» YOUR INSTRUCTIONS: Please copy out the records that follow exactly as they stand.

+---+

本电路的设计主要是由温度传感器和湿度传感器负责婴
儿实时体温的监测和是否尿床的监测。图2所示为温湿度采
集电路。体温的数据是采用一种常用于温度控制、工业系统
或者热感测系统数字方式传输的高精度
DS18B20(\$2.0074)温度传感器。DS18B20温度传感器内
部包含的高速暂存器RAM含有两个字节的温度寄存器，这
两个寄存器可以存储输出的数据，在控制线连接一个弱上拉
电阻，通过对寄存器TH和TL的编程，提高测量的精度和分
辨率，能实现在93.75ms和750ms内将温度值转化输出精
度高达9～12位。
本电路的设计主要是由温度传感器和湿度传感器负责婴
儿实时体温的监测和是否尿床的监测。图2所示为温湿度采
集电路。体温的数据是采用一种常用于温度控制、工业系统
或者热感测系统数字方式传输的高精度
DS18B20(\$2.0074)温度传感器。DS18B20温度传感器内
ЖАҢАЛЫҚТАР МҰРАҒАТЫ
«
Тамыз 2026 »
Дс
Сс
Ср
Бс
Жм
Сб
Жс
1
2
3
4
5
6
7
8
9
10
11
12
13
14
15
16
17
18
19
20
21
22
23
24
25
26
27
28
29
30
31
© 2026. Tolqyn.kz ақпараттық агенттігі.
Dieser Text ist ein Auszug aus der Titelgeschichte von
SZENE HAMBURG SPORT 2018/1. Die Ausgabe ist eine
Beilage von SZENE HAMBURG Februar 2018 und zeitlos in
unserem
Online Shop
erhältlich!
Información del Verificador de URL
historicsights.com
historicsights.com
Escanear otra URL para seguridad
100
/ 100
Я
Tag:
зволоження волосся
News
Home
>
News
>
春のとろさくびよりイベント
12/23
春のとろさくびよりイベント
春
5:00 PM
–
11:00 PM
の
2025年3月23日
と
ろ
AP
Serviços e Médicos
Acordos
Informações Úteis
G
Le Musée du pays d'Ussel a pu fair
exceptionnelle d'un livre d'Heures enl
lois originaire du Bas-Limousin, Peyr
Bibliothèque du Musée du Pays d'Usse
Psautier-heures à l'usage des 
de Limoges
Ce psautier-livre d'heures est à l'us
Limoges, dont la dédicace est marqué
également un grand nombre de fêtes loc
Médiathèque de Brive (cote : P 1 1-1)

+---+

» COMPLETED TASK:
本电路的设计主要是由温度传感器和湿度传感器负责婴
儿实时体温的监测和是否尿床的监测。图2所示为温湿度采
集电路。体温的数据是采用一种常用于温度控制、工业系统
或者热感测系统数字方式传输的高精度
DS18B20(\$2.0074)温度传感器。DS18B20温度传感器内
部包含的高速暂存器RAM含有两个字节的温度寄存器，这
两个寄存器可以存储输出的数据，在控制线连接一个弱上拉
电阻，通过对寄存器TH和TL的编程，提高测量的精度和分
辨率，能实现在93.75ms和750ms内将温度值转化输出精
度高达9～12位。
本电路的设计主要是由温度传感器和湿度传感器负责婴
儿实时体温的监测和是否尿床的监测。图2所示为温湿度采
集电路。体温的数据是采用一种常用于温度控制、工业系统
或者热感测系统数字方式传输的高精度
DS18B20(\$2.0074)温度传感器。DS18B20温度传感器内
ЖАҢАЛЫҚТАР МҰРАҒАТЫ
«
Тамыз 2026 »
Дс
Сс
Ср
Бс
Жм
Сб
Жс
1
2
3
4
5
6
7
8
9
10
11
12
13
14
15
16
17
18
19
20
21
22
23
24
25
26
27
28
29
30
31
© 2026. Tolqyn.kz ақпараттық агенттігі.
Dieser Text ist ein Auszug aus der Titelgeschichte von
SZENE HAMBURG SPORT 2018/1. Die Ausgabe ist eine
Beilage von SZENE HAMBURG Februar 2018 und zeitlos in
unserem
Online Shop
erhältlich!
Información del Verificador de URL
historicsights.com
historicsights.com
Escanear otra URL para seguridad
100
/ 100
Я
Tag:
зволоження волосся
News
Home
>
News
>
春のとろさくびよりイベント
12/23
春のとろさくびよりイベント
春
5:00 PM
–
11:00 PM
の
2025年3月23日
と
ろ
AP
Serviços e Médicos
Acordos
Informações Úteis
G
Le Musée du pays d'Ussel a pu fair
exceptionnelle d'un livre d'Heures enl
lois originaire du Bas-Limousin, Peyr
Bibliothèque du Musée du Pays d'Usse
Psautier-heures à l'usage des 
de Limoges
Ce psautier-livre d'heures est à l'us
Limoges, dont la dédicace est marqué
également un grand nombre de fêtes loc
Médiathèque de Brive (cote : P 1 1-1)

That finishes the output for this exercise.